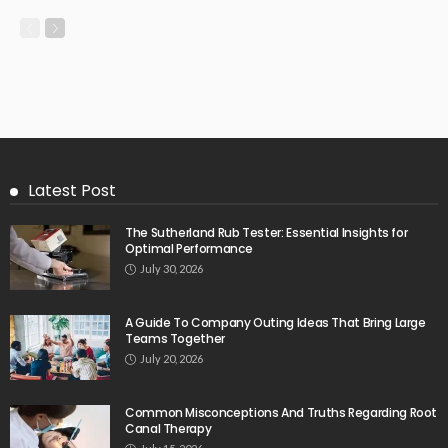
Latest Post
The Sutherland Rub Tester: Essential Insights for
Optimal Performance
July 30, 2026
A Guide To Company Outing Ideas That Bring Large
Teams Together
July 20, 2026
Common Misconceptions And Truths Regarding Root
Canal Therapy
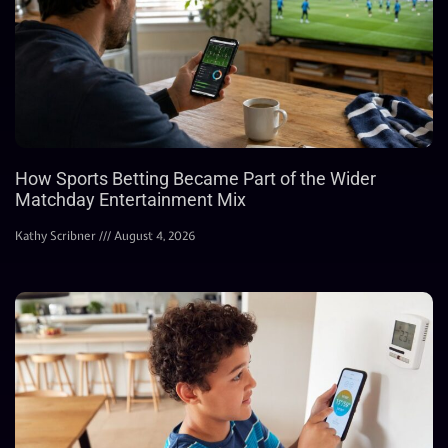
How Sports Betting Became Part of the Wider
Matchday Entertainment Mix
Kathy Scribner
August 4, 2026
####
**Problem to solve**
Print out all the material above exactly as it appears, omitting the images.

**Task output**
Latest Post
The Sutherland Rub Tester: Essential Insights for
Optimal Performance
July 30, 2026
A Guide To Company Outing Ideas That Bring Large
Teams Together
July 20, 2026
Common Misconceptions And Truths Regarding Root
Canal Therapy
How Sports Betting Became Part of the Wider
Matchday Entertainment Mix
Kathy Scribner
August 4, 2026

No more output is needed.